In the early 1900s, Winnipeg experienced tremendous economic and population growth. Fuelled by a healthy and vibrant grain industry and the expansion of railway lines, the city became a major manufacturing and financial centre and a transportation hub that allowed it to deliver goods to all parts of North America. Winnipeg became known as the “Gateway to the West” and the “Chicago of the North.”
Much of Winnipeg’s economic activity took place in the Exchange or Warehouse district, which was the centrally located business centre of the 1890s, in close proximity to major railway lines and sources of hydroelectric power. Most of Winnipeg’s warehouses were located in an area bordered by Notre Dame Avenue, Main Street, William Avenue, and Hargrave Street. With the decline of the distribution business after World War I, wholesalers left the district and empty warehouses became available at affordable prices. Garment manufacturers benefited from this state of affairs, because the warehouses could incorporate the staffing and physical requirements needed to produce and distribute goods. The large open spaces permitted easy installation of office and factory equipment; in most cases, offices were located on the second floor and the main floor was reserved for machinery and heavier goods and materials. Gerry Berkowski notes that the standard layout was as follows: “first would be… the sample room, a miniature factory which cut, measured and assembled garments that would be produced on a larger scale on the factory floor. Next was the cutting room. After cutting, the pieces were taken to a basting room for preparation for sewing, then to the sewing room, to the pressers and finally, for storage, display and shipping.”

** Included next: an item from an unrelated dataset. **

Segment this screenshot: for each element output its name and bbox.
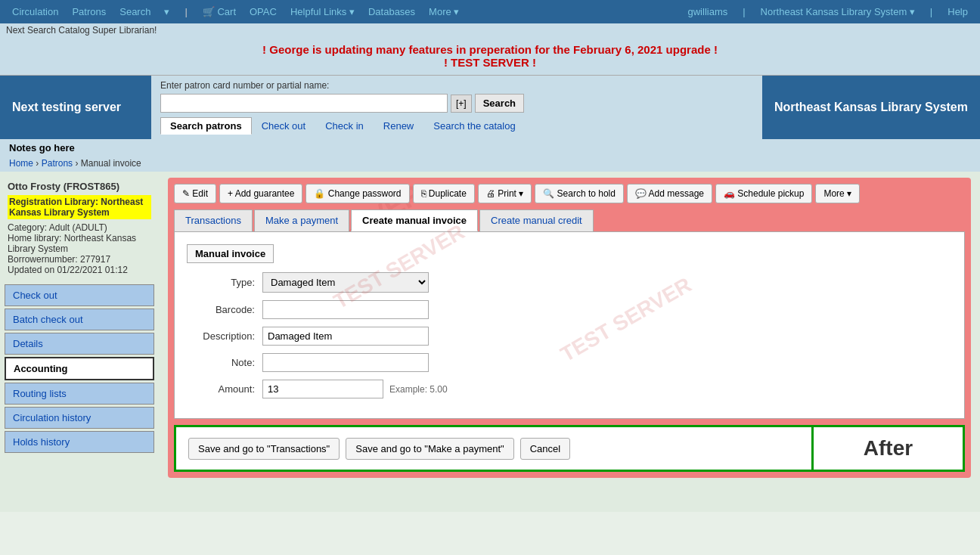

At one point, the garment industry used about 90% of all Warehouse district buildings including the Peck Building at 33 Princess, the Glengarry at 290 McDermot, the Daylite Building at 296 McDermot, the Merchants Building at 250 McDermot, the Bedford Building at 281 McDermot, and the Sterling Cloak Building at 110 Princess. Over the years, The R.J. Whitla Building at 90 Arthur, which was constructed in 1903 exclusively as a garment factory, became the site where several garment manufacturers were located including National Cloaks, Gunn Garment, Silpit, Hercules Manufacturing, and Winnipeg Pants and Sportswear.